The second critical factor affecting press freedom in Guyana is the lack of transparency and responsiveness on the part of the government. However, the government of Guyana has shunned transparency, had adopted an overtly hostile attitude to criticisms and has been selective and generally unresponsive to the private media’s request for specific information, particularly relating to the oil and gas sector. In fact, given recent outbursts by some government officials, the private media should feel threatened.
Both the Stabroek News and the Kaieteur News have fallen prey to the government’s hostile actions, facing unwarranted retaliation simply for taking critical stances on specific governmental matters. Their only “crime” has been their commitment to providing independent and critical coverage, challenging government actions when necessary. Regrettably, these media outlets have become the targets of adverse measures and unwarranted attacks, all in the name of suppressing dissenting voices.
Reports of government ministers being inaccessible to the media are deeply concerning. The government exercises a tight grip on reporting. Requests for information are often met with silence. Many instances, ministers do not take calls from reporters and are extremely evasive when they do. This newspaper has been virtually blacklisted by many Ministers of the PPP/C government.
One government official grants exclusive interviews selectively, looking for a soft landing rather than be exposed to rigorous scrutiny. Selectivity in the granting of interviews and information leaks undermine transparency and breeds suspicions that the government has something to hide.

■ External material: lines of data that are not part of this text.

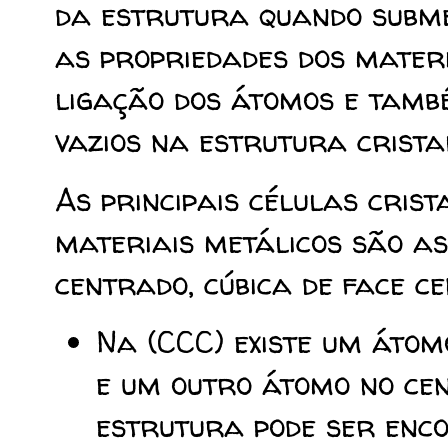
da estrutura quando subme
as propriedades dos mater
ligação dos átomos e tam
vazios na estrutura crista
As principais células cris
materiais metálicos são as
centrado, cúbica de face 
Na (CCC) existe um átom
e um outro átomo no ce
estrutura pode ser enco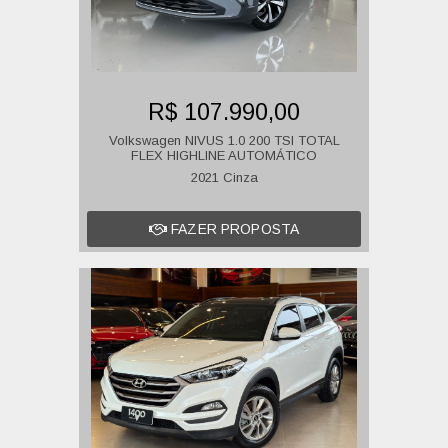
R$ 107.990,00
Volkswagen NIVUS 1.0 200 TSI TOTAL
FLEX HIGHLINE AUTOMÁTICO
2021 Cinza
FAZER PROPOSTA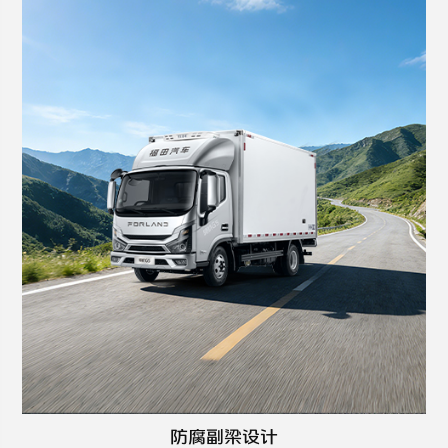
防腐副梁设计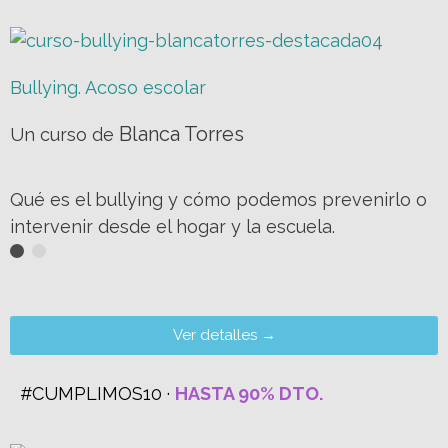
Bullying. Acoso escolar
Blanca Torres
Un curso de
Qué es el bullying y cómo podemos prevenirlo o
intervenir desde el hogar y la escuela.
Ver detalles →
#CUMPLIMOS10 ·
HASTA 90% DTO.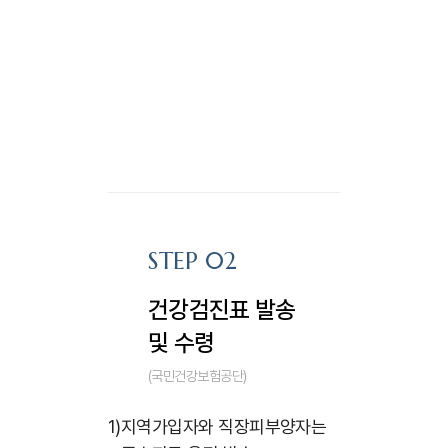
STEP 02
건강검진표 발송
및 수령
(국민건강보험공단)
1)
지역가입자와 직장피부양자는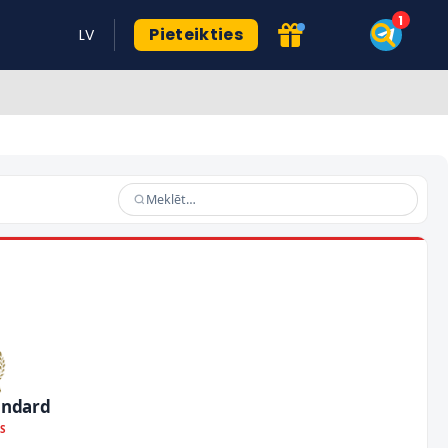
Pieteikties
LV
andard
OS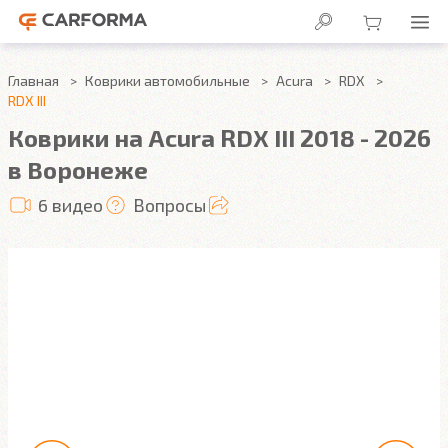
Главная
Коврики автомобильные
Acura
RDX
RDX III
Коврики на Acura RDX III 2018 - 2026
в Воронеже
6 видео
Вопросы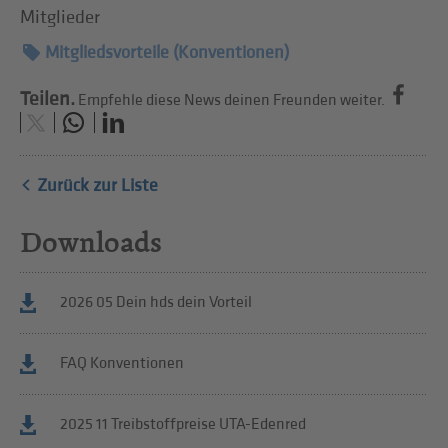
Mitglieder
Mitgliedsvorteile (Konventionen)
Teilen.
Empfehle diese News deinen Freunden weiter.
Zurück zur Liste
Downloads
2026 05 Dein hds dein Vorteil
FAQ Konventionen
2025 11 Treibstoffpreise UTA-Edenred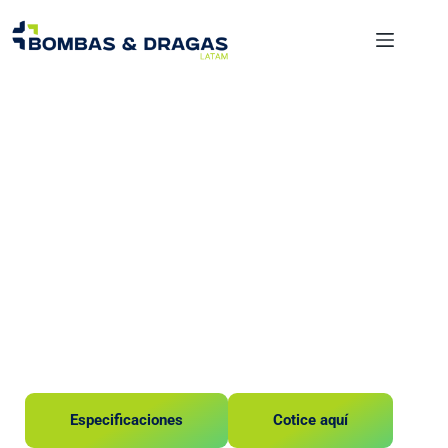
Flotadores
Flotador de 5
pulgadas
Especificaciones
Cotice aquí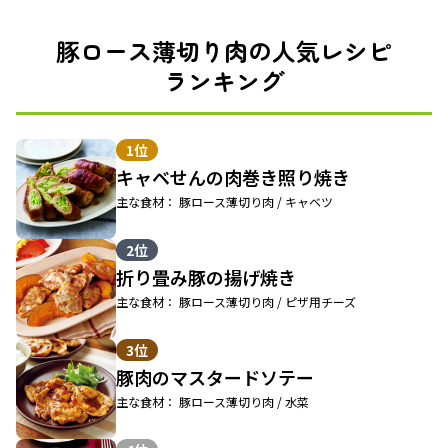
豚ロース薄切り肉の人気レシピ
ランキング
1位
キャベせんの肉巻き照り焼き
主な食材： 豚ロース薄切り肉 / キャベツ
2位
折り畳み豚の揚げ焼き
主な食材： 豚ロース薄切り肉 / ピザ用チーズ
3位
豚肉のマスタードソテー
主な食材： 豚ロース薄切り肉 / 水菜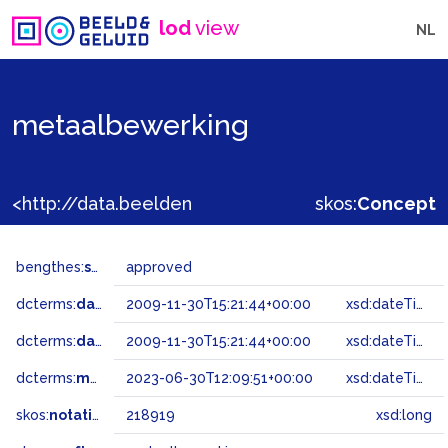
lod
view
NL
metaalbewerking
<http://data.beeldengeluid.nl/gtaa/218919>
skos:
Concept
bengthes:
status
approved
dcterms:
dateAccepted
2009-11-30T15:21:44+00:00
xsd:dateTime
dcterms:
dateSubmitted
2009-11-30T15:21:44+00:00
xsd:dateTime
dcterms:
modified
2023-06-30T12:09:51+00:00
xsd:dateTime
skos:
notation
218919
xsd:long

When the PPP/C was first elected to office in 1992, an experiment was introduced in which the Ministry of Information hosted ministerial press conferences. This experiment did not last too long but during the time it did, it allowed the media greater access to question Ministers on their respective portfolios. This practice has all but disappeared.
The absence of press conferences hosted by government ministers is a notable concern. Very few ministers in the present government host such conferences.
If press freedom is going to exist in Guyana, then these two significant challenges must be addressed: the lack of objectivity in the media, particularly state media, and the government’s limited transparency and accessibility.
But that is not likely to happen anytime soon. The state of professional media standards is appalling. Some of the country’s senior reporters are beyond reform. Some of them are even more partisan than their political masters. And our governments – past and present – fear accountability and transparency more than COVID-19.
(The views expressed in this article are those of the author and do not necessarily reflect the opinions and beliefs of this newspaper and its affiliates.)